Stored items
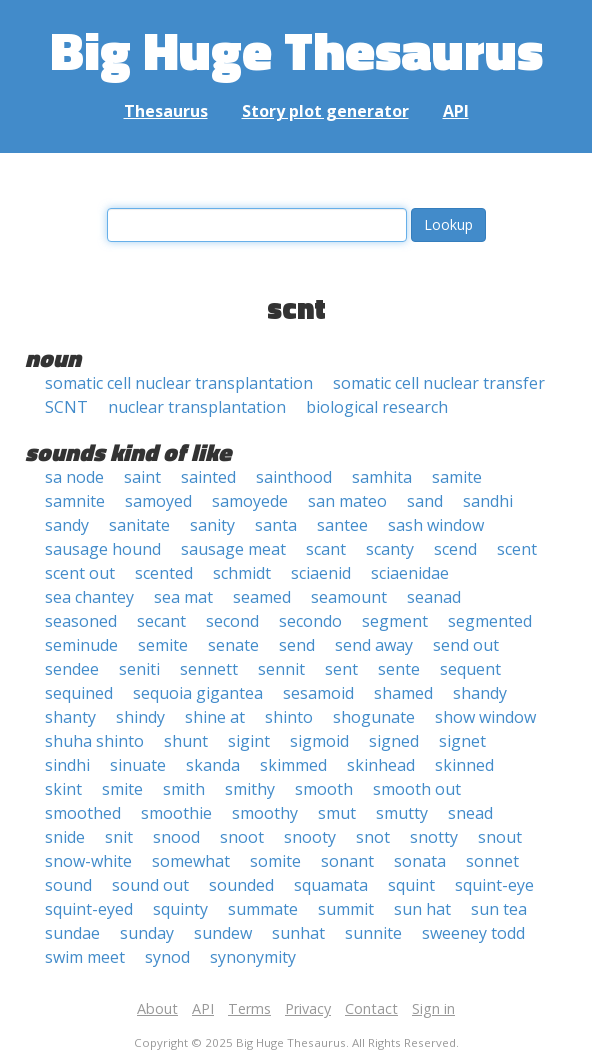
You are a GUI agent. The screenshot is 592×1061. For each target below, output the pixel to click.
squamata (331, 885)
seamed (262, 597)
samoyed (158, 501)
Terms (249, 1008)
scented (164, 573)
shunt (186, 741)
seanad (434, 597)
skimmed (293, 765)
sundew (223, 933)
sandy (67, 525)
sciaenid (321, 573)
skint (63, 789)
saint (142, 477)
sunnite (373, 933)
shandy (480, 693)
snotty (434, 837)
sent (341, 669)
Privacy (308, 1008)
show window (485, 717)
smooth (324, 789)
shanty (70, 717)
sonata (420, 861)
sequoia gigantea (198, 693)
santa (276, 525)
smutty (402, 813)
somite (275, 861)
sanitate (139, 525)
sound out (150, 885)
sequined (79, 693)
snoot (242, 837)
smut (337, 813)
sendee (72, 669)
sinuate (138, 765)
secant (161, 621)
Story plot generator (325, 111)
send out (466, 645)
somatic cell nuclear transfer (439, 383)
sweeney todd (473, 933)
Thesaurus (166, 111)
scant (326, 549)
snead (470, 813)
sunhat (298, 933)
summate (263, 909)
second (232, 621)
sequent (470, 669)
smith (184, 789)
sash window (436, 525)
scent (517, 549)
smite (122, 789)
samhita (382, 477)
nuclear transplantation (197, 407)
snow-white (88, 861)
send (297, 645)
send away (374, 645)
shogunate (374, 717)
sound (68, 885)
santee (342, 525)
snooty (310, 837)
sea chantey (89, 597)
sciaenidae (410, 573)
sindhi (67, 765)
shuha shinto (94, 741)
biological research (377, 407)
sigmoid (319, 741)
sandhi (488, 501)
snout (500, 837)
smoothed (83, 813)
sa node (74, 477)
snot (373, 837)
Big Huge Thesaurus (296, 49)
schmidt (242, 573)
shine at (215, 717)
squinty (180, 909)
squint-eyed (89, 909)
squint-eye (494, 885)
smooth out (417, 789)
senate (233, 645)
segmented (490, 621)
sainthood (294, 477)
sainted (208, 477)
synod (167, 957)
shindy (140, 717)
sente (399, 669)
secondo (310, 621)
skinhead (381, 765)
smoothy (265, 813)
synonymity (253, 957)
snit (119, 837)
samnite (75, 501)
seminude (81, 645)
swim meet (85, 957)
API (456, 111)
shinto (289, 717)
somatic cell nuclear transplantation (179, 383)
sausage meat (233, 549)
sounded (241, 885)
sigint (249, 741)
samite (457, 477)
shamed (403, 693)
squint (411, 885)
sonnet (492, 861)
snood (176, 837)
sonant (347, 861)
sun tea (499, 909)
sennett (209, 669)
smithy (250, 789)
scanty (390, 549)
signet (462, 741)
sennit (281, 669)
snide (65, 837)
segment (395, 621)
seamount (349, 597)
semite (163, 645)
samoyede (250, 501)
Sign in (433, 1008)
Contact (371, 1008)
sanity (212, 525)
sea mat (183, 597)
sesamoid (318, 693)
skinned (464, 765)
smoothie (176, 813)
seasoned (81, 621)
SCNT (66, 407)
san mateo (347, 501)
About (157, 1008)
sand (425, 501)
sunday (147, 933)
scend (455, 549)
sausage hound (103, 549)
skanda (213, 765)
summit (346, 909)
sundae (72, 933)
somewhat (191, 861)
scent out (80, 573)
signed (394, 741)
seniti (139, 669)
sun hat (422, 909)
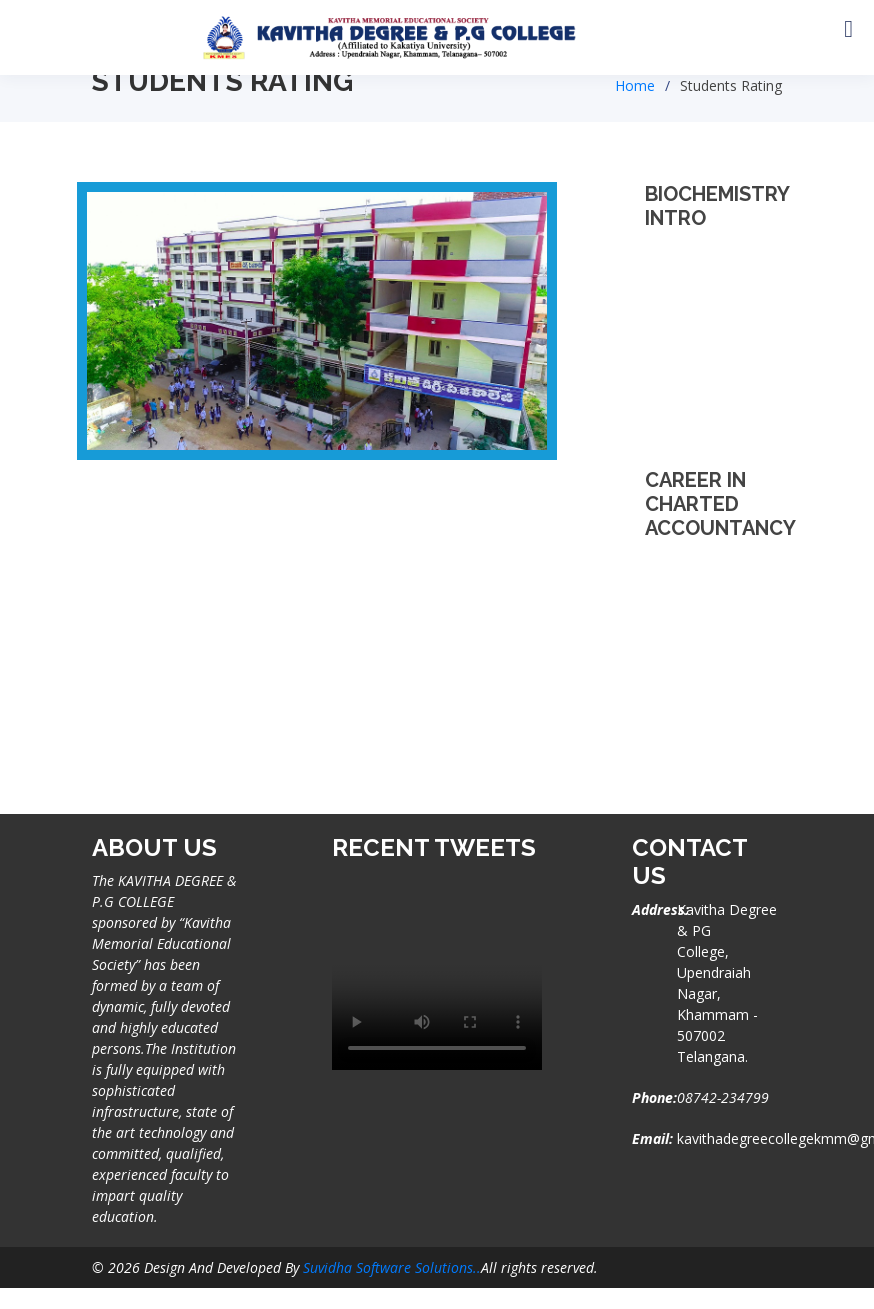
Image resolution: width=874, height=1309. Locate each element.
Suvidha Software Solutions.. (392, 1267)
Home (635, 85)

• [What this task involves]: Please set the data above down exactly, with the pictures removed.

• [The completed task]:
You are a GUI agent. The screenshot is 592×1061. For each target below, output the pixel to click.
squamata (331, 885)
seamed (262, 597)
samoyed (158, 501)
Terms (249, 1008)
scented (164, 573)
shunt (186, 741)
seanad (434, 597)
skimmed (293, 765)
sundew (223, 933)
sandy (67, 525)
sciaenid (321, 573)
skint (63, 789)
saint (142, 477)
sunnite (373, 933)
shandy (480, 693)
snotty (434, 837)
sent (341, 669)
Privacy (308, 1008)
show window (485, 717)
smooth (324, 789)
shanty (70, 717)
sonata (420, 861)
sequoia gigantea (198, 693)
santa (276, 525)
smutty (402, 813)
somite (275, 861)
sanitate (139, 525)
sound out (150, 885)
sequined (79, 693)
snoot (242, 837)
smut (337, 813)
sendee (72, 669)
sinuate (138, 765)
secant (161, 621)
Story plot generator (325, 111)
send out (466, 645)
somatic cell nuclear transfer (439, 383)
sweeney todd (473, 933)
Thesaurus (166, 111)
scant (326, 549)
snead (470, 813)
sunhat (298, 933)
summate (263, 909)
second (232, 621)
sequent (470, 669)
smith (184, 789)
sash window (436, 525)
scent (517, 549)
smite (122, 789)
samhita (382, 477)
nuclear transplantation (197, 407)
snow-white (88, 861)
send (297, 645)
send away (374, 645)
shogunate (374, 717)
sound (68, 885)
santee (342, 525)
snooty (310, 837)
sea chantey (89, 597)
sciaenidae (410, 573)
sindhi (67, 765)
shuha shinto (94, 741)
biological research (377, 407)
sigmoid (319, 741)
sandhi (488, 501)
snout (500, 837)
smoothed (83, 813)
sa node (74, 477)
snot (373, 837)
Big Huge Thesaurus (296, 49)
schmidt (242, 573)
shine at (215, 717)
squinty (180, 909)
squint-eyed (89, 909)
squint-eye (494, 885)
smooth out (417, 789)
senate (233, 645)
segmented (490, 621)
sainthood (294, 477)
sainted (208, 477)
synod (167, 957)
shindy (140, 717)
sente (399, 669)
secondo (310, 621)
skinhead (381, 765)
smoothy (265, 813)
synonymity (253, 957)
snit (119, 837)
samnite (75, 501)
seminude (81, 645)
swim meet (85, 957)
API (456, 111)
shinto (289, 717)
somatic cell nuclear transplantation (179, 383)
sausage meat (233, 549)
sounded (241, 885)
sigint (249, 741)
samite (457, 477)
shamed (403, 693)
squint (411, 885)
sonnet (492, 861)
snood (176, 837)
sonant (347, 861)
sun tea (499, 909)
sennett (209, 669)
smithy (250, 789)
scanty (390, 549)
signet (462, 741)
sennit (281, 669)
snide (65, 837)
segment (395, 621)
seamount (349, 597)
semite (163, 645)
samoyede (250, 501)
Sign in (433, 1008)
Contact (371, 1008)
sanity (212, 525)
sea mat (183, 597)
sesamoid (318, 693)
skinned (464, 765)
smoothie (176, 813)
seasoned (81, 621)
SCNT (66, 407)
san mateo (347, 501)
About (157, 1008)
sand (425, 501)
sunday (147, 933)
scend (455, 549)
sausage hound (103, 549)
skanda (213, 765)
summit (346, 909)
sundae (72, 933)
somewhat (191, 861)
scent out (80, 573)
signed (394, 741)
seniti (139, 669)
sun hat (422, 909)
Image resolution: width=874, height=1309. Locate each element.
Suvidha Software Solutions.. (392, 1267)
Home (635, 85)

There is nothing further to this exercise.